Keeping a Broad Focus
With our twenty-four our news cycle we become obsessed with the story of the moment. Such a focus means we often do not see the big picture. Women’s issues are not to be overlooked even amidst our strife with autocracy. In America there is a struggle for the maintenance of women’s health care. In the Middle East women are struggling against their invisibility while they are being cloaked from sight. The stories are varied across the world but hold a common theme of suppression and resistance.
Which leads us to the necessity to question what is happening in the larger picture. In part, the larger picture is conveyed by Sally Armstrong in her book Uprising: A New Age Is Dawning for Every Mother’s Daughter. I’m a huge fan of this book because it helps us shape and understand the breadth of what is happening.
The Struggle with Change
In our day to day existence we often miss the impact of change even as it settles upon us personally. Today I sit here writing on my computer which did not exist not so long ago. I wanted to confirm the reference to Sally Armstrong’s book and had it within seconds. Looking back I see asymptotic changes in many areas. And I believe such changes are not merely happening in the world of technology.

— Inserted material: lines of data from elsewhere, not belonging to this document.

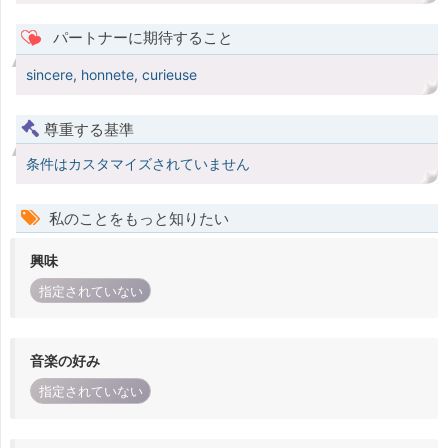
パートナーに期待すること
sincere, honnete, curieuse
尊重する基準
条件はカスタマイズされていません
私のことをもっと知りたい
興味
指定されていない
音楽の好み
指定されていない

How we deal with them is another matter.
Culture Sweeps Us Along
Leslie White, the distinguished anthropologist, defined culture for us and referred to it as an extrasomatic stream since it flows outside of humankind. It is, indeed, a process and a stream which has a life of its own as it flows in us and around us. Calculus was “invented” by three people at the same time when they were not in contact with each other. The basis for calculus was in the stream.

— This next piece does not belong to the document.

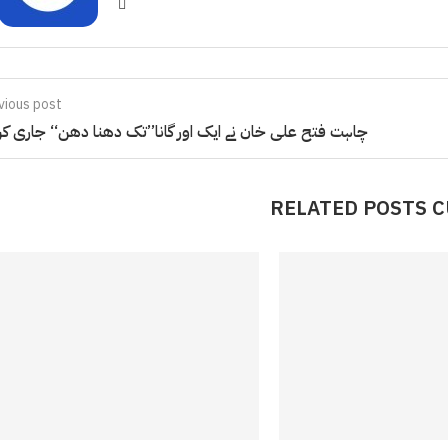
vious post
چاہت فتح علی خان نے ایک اور گانا’’تک دھنا دھن‘‘ جاری کر 
RELATED POSTS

And now we have a stream process which is impacting the roles of women which means all of us. I would contend that we have a process of incalculable meaning. This is not a battle for just one issue like equality of pay or reproductive rights. This is a monumental movement. After all of human history we are seeing women coming to power and that means true partnership with men.
Choosing the Core
It was precisely because of this groundswell that is becoming an asymptote that I chose women as the moving force in my trilogy of Gaia’s Majesty. Put it how you will, we are seeing something which will almost surely be transformational for humanity and the benefits we are only just now beginning to see. Women are more social, less inclined to put power first and offer a range of creativity among other things. As they rise amongst us it will surely have beneficial effects we can only dimly perceive. But it will involve monumental struggle. The shape of the transformation is yet to come into view.
What form of transformation do you want or expect?